The giant menorah is lit in Hudson

Hudson may be one of the oldest towns in the region, but its lighting of the giant menorah in front of town hall this week in celebration of Hanukkah is one of its youngest traditions.

I remember when the tradition was started three years ago by the rabbi who heads up the Chabad Jewish Community Centre of St-Lazare and Hudson, Rabbi Nachum Lebkowski.

A couple of weeks before I’d received a press release announcing that a menorah would be put up in front of town hall and that a young rabbi, who had not been in St-Lazare that long, would be the one to light it. I was surprised by the event for some reason, and proud that it would be happening in my town.

The giant menorah was to be erected in front of the four or five massive pines that are covered in Christmas lights at this time of year, and the site was all set up, complete with a ladder for the rabbi to climb.

That night of Hudson’s first official Hanukkah was cold and rainy but a lot of people dropped by, including members of the clergy from the town.

And last night when the menorah was again ceremoniously lit (continuing this season of Hanukkah, which began last Saturday and will continue until Sunday, people turned up on a bitterly cold night to celebrate.

In this small town with its four churches, Hanukkah has become a holiday tradition in Hudson and I’m glad that, right at this very moment, a menorah is gleaming among the Christmas trees.

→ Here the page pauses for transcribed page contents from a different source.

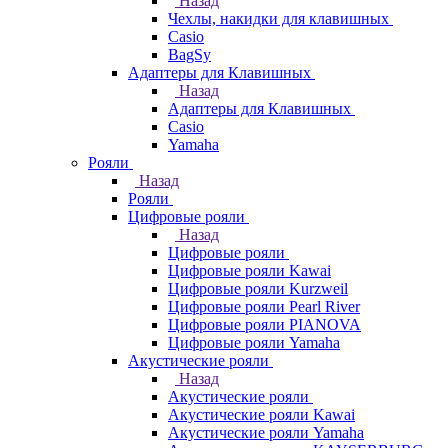
Назад
Чехлы, накидки для клавишных
Casio
BagSy
Адаптеры для Клавишных
Назад
Адаптеры для Клавишных
Casio
Yamaha
Рояли
Назад
Рояли
Цифровые рояли
Назад
Цифровые рояли
Цифровые рояли Kawai
Цифровые рояли Kurzweil
Цифровые рояли Pearl River
Цифровые рояли PIANOVA
Цифровые рояли Yamaha
Акустические рояли
Назад
Акустические рояли
Акустические рояли Kawai
Акустические рояли Yamaha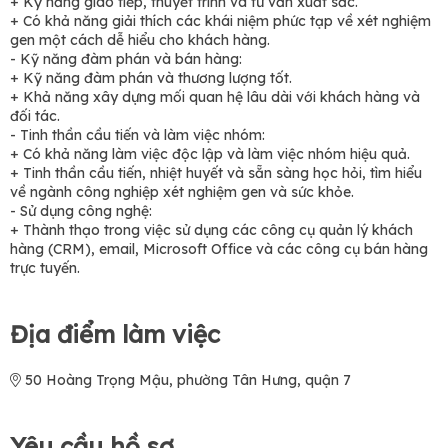
+ Kỹ năng giao tiếp, thuyết trình và tư vấn xuất sắc.
+ Có khả năng giải thích các khái niệm phức tạp về xét nghiệm
gen một cách dễ hiểu cho khách hàng.
- Kỹ năng đàm phán và bán hàng:
+ Kỹ năng đàm phán và thương lượng tốt.
+ Khả năng xây dựng mối quan hệ lâu dài với khách hàng và
đối tác.
- Tinh thần cầu tiến và làm việc nhóm:
+ Có khả năng làm việc độc lập và làm việc nhóm hiệu quả.
+ Tinh thần cầu tiến, nhiệt huyết và sẵn sàng học hỏi, tìm hiểu
về ngành công nghiệp xét nghiệm gen và sức khỏe.
- Sử dụng công nghệ:
+ Thành thạo trong việc sử dụng các công cụ quản lý khách
hàng (CRM), email, Microsoft Office và các công cụ bán hàng
trực tuyến.
Địa điểm làm việc
50 Hoàng Trọng Mậu, phường Tân Hưng, quận 7
Yêu cầu hồ sơ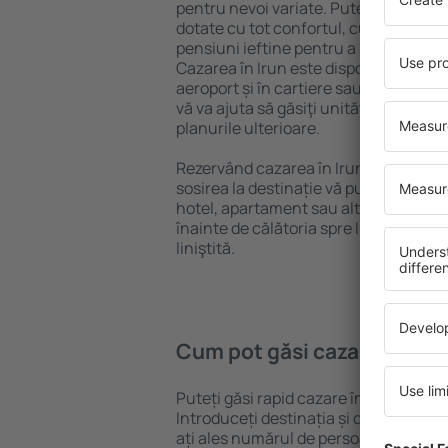
pentru nevoi variate. Puteți beneficia
dotate cu tot confortul, cu numeroase 
pensiuni ieftine pentru a sta câteva zi
Cazarea în Irun este disponibilă în ce
aeroport și în cartiere sau regiuni ma
vă va ajuta să găsiţi unităţi de cazare 
planurile ulterioare.
Rezervând cazarea în Irun mai devrem
sosirea la destinație vă puteţi relaxa, 
hotel, apartament sau altă unitate de
înainte de călătoria spre Irun și vă ve
liniştită.
Cum pot găsi cazare în Iru
Puteți găsi rapid cazare în Irun folos
Introduceți destinația și datele de c
ați ales numărul de persoane, motorul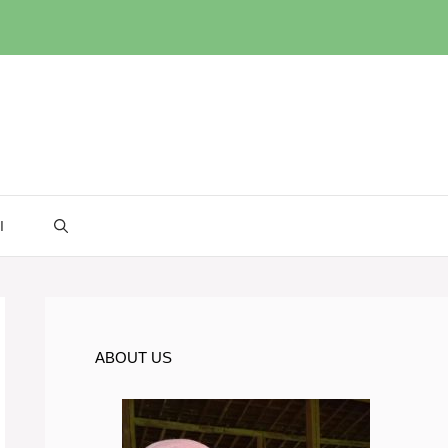
I
ABOUT US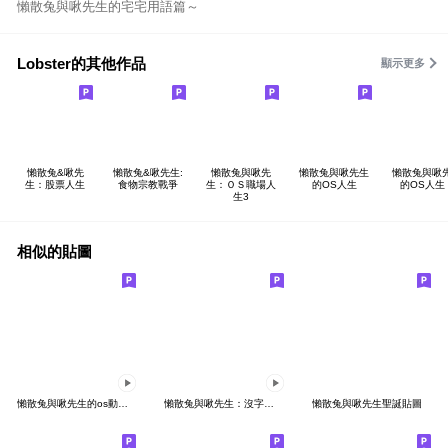
懶散兔與啾先生的宅宅用語篇～
Lobster的其他作品
顯示更多
懶散兔&啾先
懶散兔&啾先生:
懶散兔與啾先
懶散兔與啾先生
懶散兔與啾
生：股票人生
食物宗教戰爭
生：ＯＳ職場人
的OS人生
的OS人生 
生3
相似的貼圖
懶散兔與啾先生的os動動動 2
懶散兔與啾先生：沒字也能動！
懶散兔與啾先生聖誕貼圖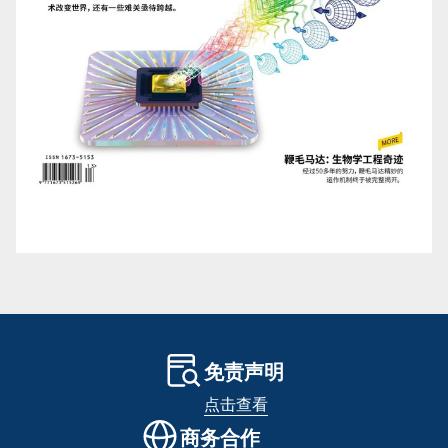
免责声明
点击查看
商务合作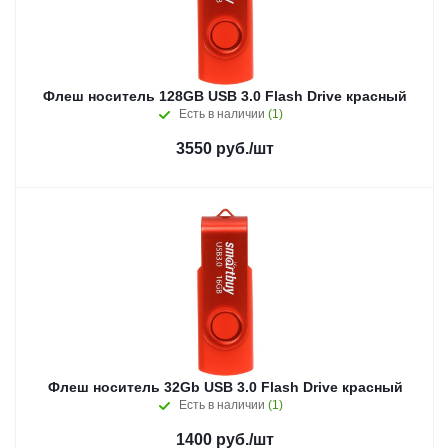
Флеш носитель 128GB USB 3.0 Flash Drive красный
Есть в наличии
(1)
3550
руб.
/шт
Флеш носитель 32Gb USB 3.0 Flash Drive красный
Есть в наличии
(1)
1400
руб.
/шт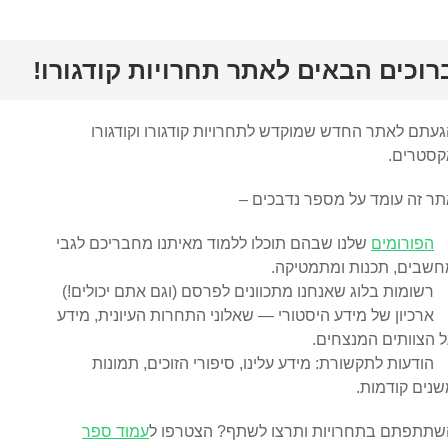
רוכים הבאים לאתר תחרויות קודגורו!
עתם לאתר החדש שמוקדש לתחרויות קודגורו וקודגורו
קסטרים.
ר זה עומד על מספר נדבכים –
הפורומים
שלנו שבהם תוכלו ללמוד מאיתנו מחבריכם לגבי
חשבים, תכנות ומתמטיקה.
רשומות בלוג שאנחנו מתכוונים לפרסם (וגם אתם יכולים!)
ארכיון של מידע היסטורי — שאלוני התחרות העיונית, מידע
 הצוותים המנצחים.
הודעות לתקשורת: מידע עלינו, סיפורי הזוכים, תמונות
נים קודמות.
שתתפתם בתחרויות ותרצו לשתף? הצטרפו ל
עמוד ספר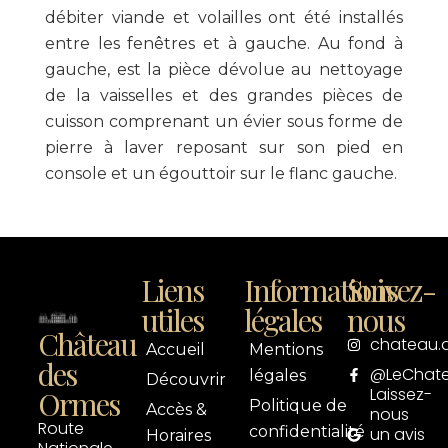
débiter viande et volailles ont été installés
entre les fenêtres et à gauche. Au fond à
gauche, est la pièce dévolue au nettoyage
de la vaisselles et des grandes pièces de
cuisson comprenant un évier sous forme de
pierre à laver reposant sur son pied en
console et un égouttoir sur le flanc gauche.
Liens
Informations
Suivez-
utiles
légales
nous
Château
chateau.
Accueil
Mentions
des
@LeChat
légales
Découvrir
Laissez-
Ormes
Politique de
Accès &
nous
Route
confidentialité
un avis
Horaires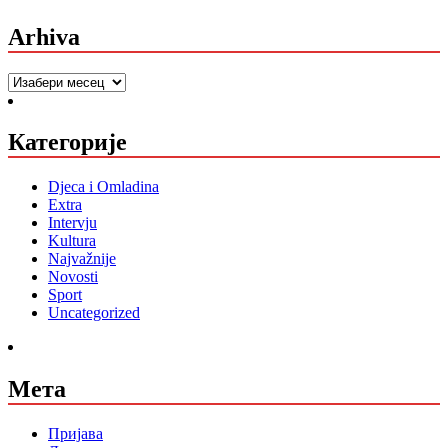
Arhiva
Arhiva
Категорије
Djeca i Omladina
Extra
Intervju
Kultura
Najvažnije
Novosti
Sport
Uncategorized
Мета
Пријава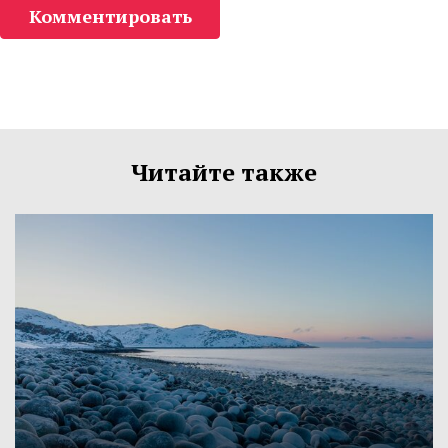
Комментировать
Читайте также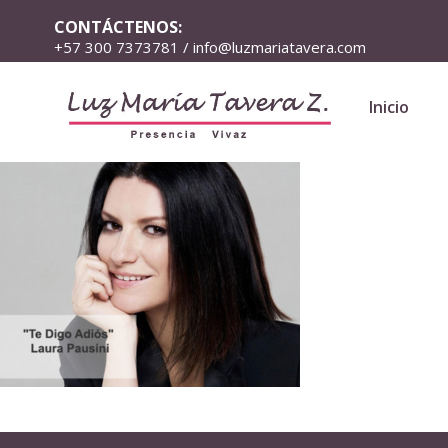
CONTÁCTENOS:
+57 300 7373781 / info@luzmariatavera.com
Inicio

Maybe it’s the recent rhetoric from Quebec City about all the ways so many of us here don’t fit in with their dream society that makes the sight of the mixing and blending of traditions so satisfying. It feels inclusive in a way that so much else seems to be about exclusivity lately.

In a time when you can’t seem to walk two steps before finding out how you don’t belong, a menorah amongst the Christmas trees seems to offer an alternative to that message.